Dependent variables were mean valence ratings (valence judgment task), percent words correctly recalled (recall tasks), and percent correct responses (recognition task). For the recall task, absolute frequencies of correctly recalled words were transformed to percentage of all recalled words per condition, after proving that both groups display equal recall performance with the Mann-Whitney-U-Test for independent samples. Statistical analyses were done with repeated-measure analyses of variance (ANOVA) with group (HC, BPD) as between-subject factor and valence (negative, neutral, positive) and reference (article, self-reference, other-reference) as within-subject factors. Statistical analyses of the attributional style measured by the ASF-E was done by 2x2x3-ANOVA with the independent factor group and the repeated measurement factors ‘valence’ (positive vs. negative events) and attributional dimension (‘internality’ vs ‘stability’ vs ‘globality’). Degrees of freedom in the ANOVAs were corrected according to Greenhouse-Geisser correction if appropriate. Post-hoc comparisons were done with t-Tests (Bonferroni-corrected for multiple comparisons). All analyses were performed with IBM SPSS Statistics 20 (IBM, USA).
To explore whether alterations in valence ratings seen in BPD were related to BPD symptom severity, depressive mood, or attributional style, we calculated Pearson’s correlation coefficient between these and the BSL scores, BDI scores, and the ASF-E subscale scores.
Valence judgment task
Means and standard deviations (SD) are summarized in Table 2 and in Fig. 1. Repeated measures ANOVA results are reported in Table 3. The three way interaction Group x Valence x Reference was significant (F2,139 = 5.67, p = 0.002, η² = .09): BPD patients rated neutral and positive words less positively than HC if they referred to themselves or had no reference (trend for neutral words). That was not the case for the rating of negative words. No differences between groups were found in the ‘other’-reference condition. Two-Way-ANOVAS were significant, but interpretability was limited due to the higher order interaction (see Table 3). All effects were replicated when computing a comparable repeated measures ANCOVA with medication status (psychotropic medication or not) as covariate (three way interaction: F2,136 = 3.49, p = 0.026, η² = .06), even though no significant group difference was observed in the post hoc test for neutral words without reference.
Valence ratings of nouns depending on valence and referential context for healthy controls (HC) and patients with Borderline Personality Disorder (BPD). (*) p<.10, p**<.01, *** p<.001.
BPD patients did not differ from HC in overall recall performance (HC AM = 16.90 ± 10.03 SD; BPD AM = 1 6.17 ± 9.30 SD; U = 430.50, Z = −.29, p = .773).
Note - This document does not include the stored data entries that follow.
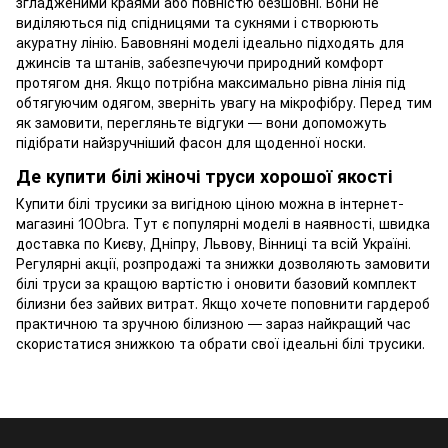
згладженими краями або повністю безшовні. Вони не
виділяються під спідницями та сукнями і створюють
акуратну лінію. Бавовняні моделі ідеально підходять для
джинсів та штанів, забезпечуючи природний комфорт
протягом дня. Якщо потрібна максимально рівна лінія під
обтягуючим одягом, зверніть увагу на мікрофібру. Перед тим
як замовити, перегляньте відгуки — вони допоможуть
підібрати найзручніший фасон для щоденної носки.
Де купити білі жіночі труси хорошої якості
Купити білі трусики за вигідною ціною можна в інтернет-
магазині 100bra. Тут є популярні моделі в наявності, швидка
доставка по Києву, Дніпру, Львову, Вінниці та всій Україні.
Регулярні акції, розпродажі та знижки дозволяють замовити
білі труси за кращою вартістю і оновити базовий комплект
білизни без зайвих витрат. Якщо хочете поповнити гардероб
практичною та зручною білизною — зараз найкращий час
скористатися знижкою та обрати свої ідеальні білі трусики.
The factors valence and reference influenced recall performance (main effect valence F2,116 = 16.11, p<0.001, η² = 0.22, main effect reference F2,116 = 4.67, p = 0.011, η² = 0.08), however, these effects were not modulated by the factor group: positive words were recalled better than neutral and negative words and recall was better for words with self-reference than words with no reference, but not statistically distinguishable from recall of words with other-reference. All effects were replicated when computing a comparable repeated measures ANCOVA with medication status as covariate (main effect valence F2,114 = 9.55, p<0.001, η² = 0.14, main effect reference F2,114 = 5.73, p = 0.004, η² = 0.09).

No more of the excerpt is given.